L’isola dei centenari si racconta attraverso le parole di cinque scrittori, chiamati a esplorare i suoi luoghi meno conosciuti per svelarne usi, costumi, saperi antichi e quell’equilibrio unico che rende la Sardegna una terra irripetibile. Un viaggio tra comunità autentiche, lontane dai grandi flussi turistici, dove il tempo sembra scorrere con un ritmo diverso e più umano.
È questo lo spirito della nuova edizione di “Luoghi letterari”, il progetto che trasforma la narrazione in esperienza diretta. Dal 27 aprile al 2 maggio, cinque autori vivranno una residenza immersiva nei territori di Capoterra, Musei, Teulada e Teti, con l’obiettivo di tradurre incontri, paesaggi e storie in racconti destinati a confluire nel volume “Luoghi letterari Sardegna 2026”, pubblicato da Arkadia.
L’iniziativa è stata presentata a Cagliari, nella sede della Fondazione di Sardegna, alla presenza degli scrittori, dei sindaci dei comuni coinvolti e dei curatori del progetto, Gianmarco Murru e Giulio Pisano. Un’occasione per tracciare una nuova mappa culturale dell’isola, fatta di piccoli centri ricchi di patrimonio storico, ambientale e umano.
Protagonisti di questa terza edizione sono Gianluca Morozzi, Dora Esposito, Michela Tanfoglio, Naike Rivelli e Vladimir Di Prima, cinque voci diverse chiamate a interpretare quattro territori.
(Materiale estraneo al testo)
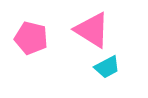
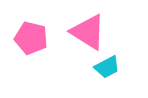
pink triangle: moved 4 px left, 2 px down
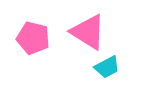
pink pentagon: moved 2 px right
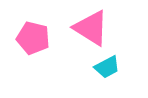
pink triangle: moved 3 px right, 4 px up
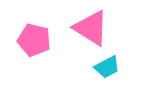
pink pentagon: moved 1 px right, 2 px down
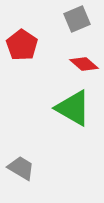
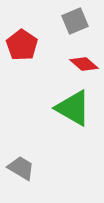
gray square: moved 2 px left, 2 px down
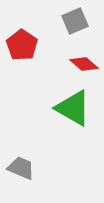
gray trapezoid: rotated 8 degrees counterclockwise
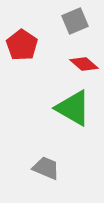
gray trapezoid: moved 25 px right
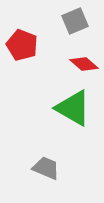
red pentagon: rotated 12 degrees counterclockwise
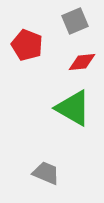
red pentagon: moved 5 px right
red diamond: moved 2 px left, 2 px up; rotated 48 degrees counterclockwise
gray trapezoid: moved 5 px down
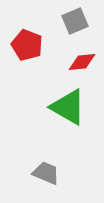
green triangle: moved 5 px left, 1 px up
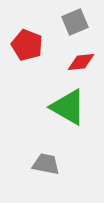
gray square: moved 1 px down
red diamond: moved 1 px left
gray trapezoid: moved 9 px up; rotated 12 degrees counterclockwise
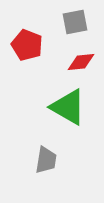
gray square: rotated 12 degrees clockwise
gray trapezoid: moved 4 px up; rotated 88 degrees clockwise
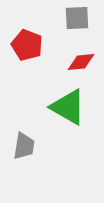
gray square: moved 2 px right, 4 px up; rotated 8 degrees clockwise
gray trapezoid: moved 22 px left, 14 px up
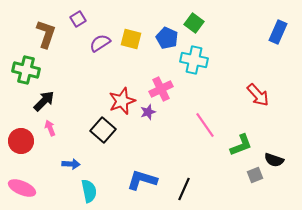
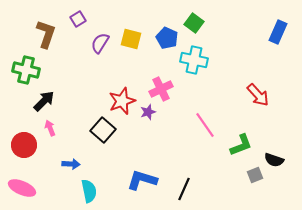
purple semicircle: rotated 25 degrees counterclockwise
red circle: moved 3 px right, 4 px down
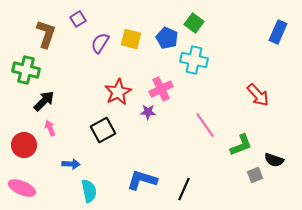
red star: moved 4 px left, 9 px up; rotated 8 degrees counterclockwise
purple star: rotated 21 degrees clockwise
black square: rotated 20 degrees clockwise
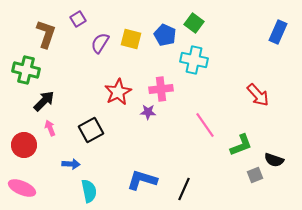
blue pentagon: moved 2 px left, 3 px up
pink cross: rotated 20 degrees clockwise
black square: moved 12 px left
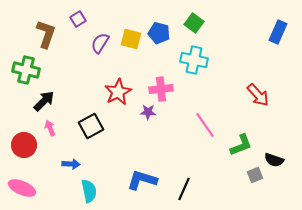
blue pentagon: moved 6 px left, 2 px up; rotated 10 degrees counterclockwise
black square: moved 4 px up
A Musei, nel Sulcis-Iglesiente, approderà Morozzi, autore affermato nel panorama noir e thriller, che si confronterà con un paese segnato da tradizioni agropastorali, murales e architetture in terra cruda.
A Capoterra, affacciata sulla costa sud-occidentale ai piedi del Monte Arcosu e dello stagno di Santa Gilla, saranno invece due le autrici in residenza. Dora Esposito, nota al pubblico digitale come DoraEbasta, e Michela Tanfoglio, conosciuta anche come “Madame Picasso”, racconteranno un territorio attraversato da uno degli eventi religiosi più suggestivi dell’isola: il passaggio di Sant’Efisio, tra abiti tradizionali, carri addobbati e il suono delle launeddas.
Tra cinema e scrittura si muove Vladimir Di Prima, che soggiornerà a Teti, nel cuore della Barbagia, ai piedi del Gennargentu. Un luogo carico di storia antichissima, tra boschi e testimonianze prenuragiche come il villaggio di S’Urbale.
A Teulada, infine, arriverà Naike Rivelli, artista poliedrica e volto noto anche sui social, che esplorerà uno dei territori inseriti nella Blue Zone, la rete di aree del mondo caratterizzate da un’eccezionale longevità. Qui il tema della vita lunga si intreccia con quello della fragilità demografica.
Ed è proprio su questo punto che si concentra la riflessione dei curatori: «La comunità invecchia bene, ed è una notizia positiva. Ciò che preoccupa è la mancanza di ricambio generazionale: i giovani vanno via e la bilancia demografica è negativa, come in molti altri centri». La scommessa è che la cultura possa diventare leva di cambiamento, capace di generare nuove opportunità attraverso il turismo culturale, lo smart working e l’attrazione di nuovi residenti.
“Luoghi letterari” si conferma così non solo un progetto narrativo, ma un laboratorio di futuro, dove le storie diventano strumento per rileggere e, forse, riscrivere il destino dei territori.